Low- and middle-income countries (LMICs) are continuing to experience a "triple burden" of disease - traumatic injury, non-communicable diseases (NCDs), and communicable disease with maternal and neonatal conditions (CD&Ms). The epidemiology of this triad is not well characterised and poses significant challenges to resource allocations, administration, and education of emergency care providers. The data collected in this study provide a comprehensive description of the emergency centre at Kenya's largest public tertiary care hospital.
This study is a retrospective chart review conducted at Kenyatta National Hospital of all patient encounters over a four-month period. Data were collected from financial and emergency centre triage records along with admission and mortality logbooks. Chief complaints and discharge diagnoses collected by specially trained research assistants were manually converted to standardised diagnoses using International Classification of Disease 10 (ICD-10) codes. ICD-10 codes were categorised into groups based on the ICD-10 classification system for presentation.
A total of 23,941 patients presented to the emergency centre during the study period for an estimated annual census of 71,823. The majority of patients were aged 18-64 years (58%) with 50% of patients being male and only 3% of unknown sex. The majority of patients (61%) were treated in the emergency centre, observed, and discharged home. Admission was the next most common disposition (33%) followed by death (6%). Head injury was the overall most common diagnosis (11%) associated with admission.
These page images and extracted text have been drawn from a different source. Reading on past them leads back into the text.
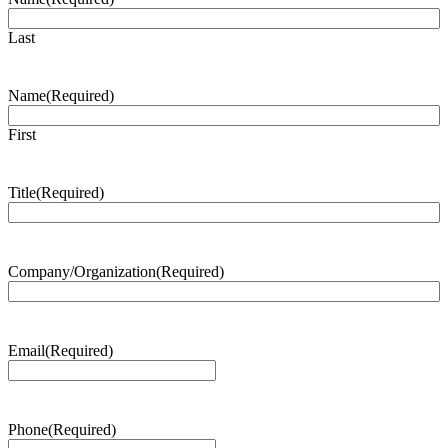
Last
Name
(Required)
First
Title
(Required)
Company/Organization
(Required)
Email
(Required)
Phone
(Required)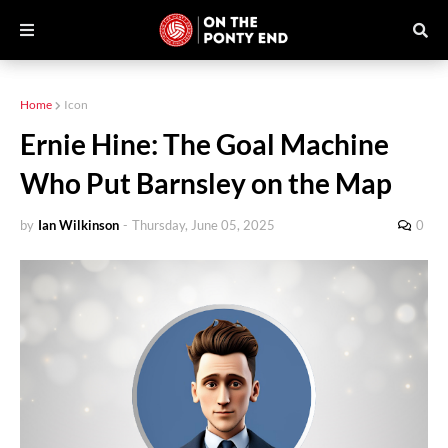
Home
Icon
Ernie Hine: The Goal Machine
Who Put Barnsley on the Map
by
Ian Wilkinson
-
Thursday, June 05, 2025
0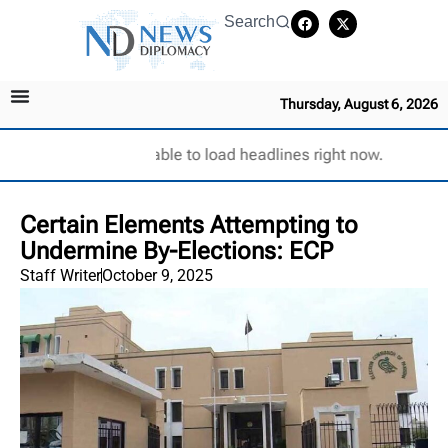
Search
Thursday, August 6, 2026
Unable to load headlines right now.
Certain Elements Attempting to
Undermine By-Elections: ECP
Staff Writer
October 9, 2025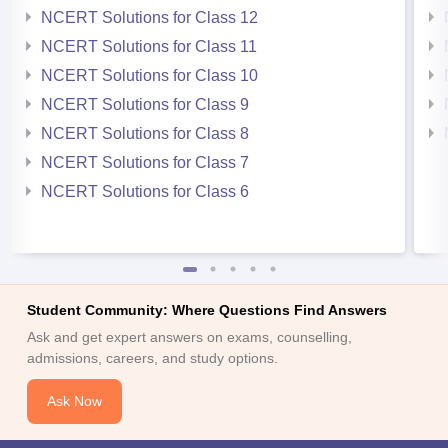
NCERT Solutions for Class 12
NCERT Solutions for Class 11
NCERT Solutions for Class 10
NCERT Solutions for Class 9
NCERT Solutions for Class 8
NCERT Solutions for Class 7
NCERT Solutions for Class 6
Student Community: Where Questions Find Answers
Ask and get expert answers on exams, counselling,
admissions, careers, and study options.
Ask Now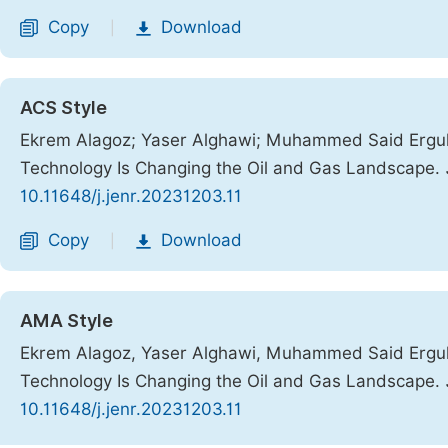
Copy
Download
|
ACS Style
Ekrem Alagoz; Yaser Alghawi; Muhammed Said Ergul. 
Technology Is Changing the Oil and Gas Landscape.
10.11648/j.jenr.20231203.11
Copy
Download
|
AMA Style
Ekrem Alagoz, Yaser Alghawi, Muhammed Said Ergul. 
Technology Is Changing the Oil and Gas Landscape.
10.11648/j.jenr.20231203.11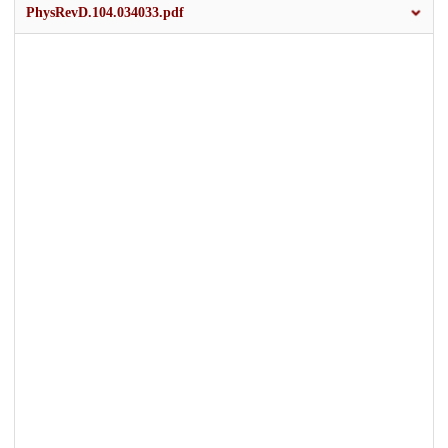
PhysRevD.104.034033.pdf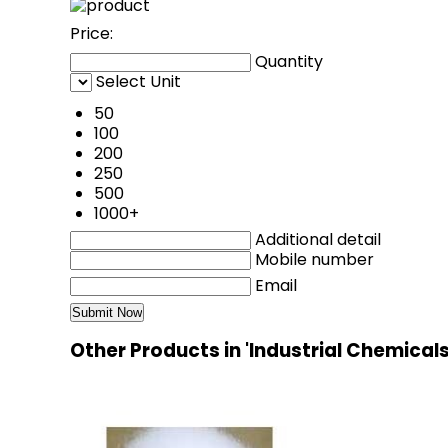
Price:
Quantity
Select Unit
50
100
200
250
500
1000+
Additional detail
Mobile number
Email
Other Products in 'Industrial Chemical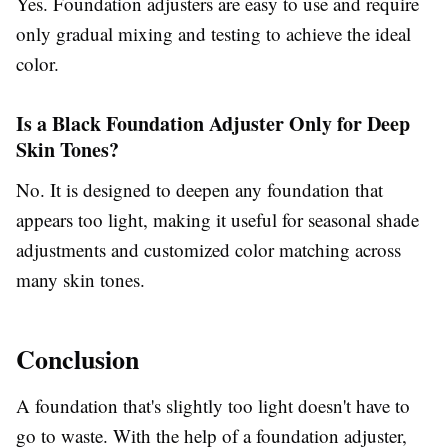
Yes. Foundation adjusters are easy to use and require
only gradual mixing and testing to achieve the ideal
color.
Is a Black Foundation Adjuster Only for Deep
Skin Tones?
No. It is designed to deepen any foundation that
appears too light, making it useful for seasonal shade
adjustments and customized color matching across
many skin tones.
Conclusion
A foundation that's slightly too light doesn't have to
go to waste. With the help of a foundation adjuster,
Trends toward NCDs and traumatic diseases have been described by this study and merit further investigation in both the urban and rural setting. Specifically, the significance of head injury on healthcare cost, utilisation, and patient death and disability points to the growing need of additional resources at Kenyatta National Hospital for acute care. It further demonstrates the mounting impact of trauma in Kenya and throughout the developing world.
低收入和中等收入国家(LMICs)正持续面临疾病的“三重负担”——创伤性损伤、非传染性疾病(NCDs)以及伴有孕产妇和新生儿疾病的传染性疾病(CD&Ms)。这三者的流行病学特征尚不明确,给资源分配、管理以及急救护理人员的培训带来了重大挑战。本研究收集的数据全面描述了肯尼亚最大的公立三级护理医院的急诊科情况。
本研究是在肯雅塔国家医院进行的一项回顾性病历审查,涵盖了四个月期间所有患者的就诊情况。数据收集自财务和急诊科分诊记录以及入院和死亡登记册。由经过专门培训的研究助理收集的主要症状和出院诊断,使用国际疾病分类第10版(ICD - 10)编码手动转换为标准化诊断。根据ICD - 10分类系统对ICD - 10编码进行分组以呈现。
在研究期间,共有23,941名患者前往急诊科就诊,估计年就诊人数为71,823人。大多数患者年龄在18 - 64岁之间(58%),50%为男性,只有3%性别不明。大多数患者(61%)在急诊科接受治疗、观察后出院回家。入院是第二常见的处置方式(33%),其次是死亡(6%)。头部损伤是与入院相关的总体最常见诊断(11%)。
本研究描述了非传染性疾病和创伤性疾病的趋势,值得在城市和农村环境中进一步调查。具体而言,头部损伤对医疗成本、利用率以及患者死亡和残疾的影响表明,肯雅塔国家医院对急性护理额外资源的需求日益增加。这进一步证明了创伤在肯尼亚乃至整个发展中世界的影响日益增大。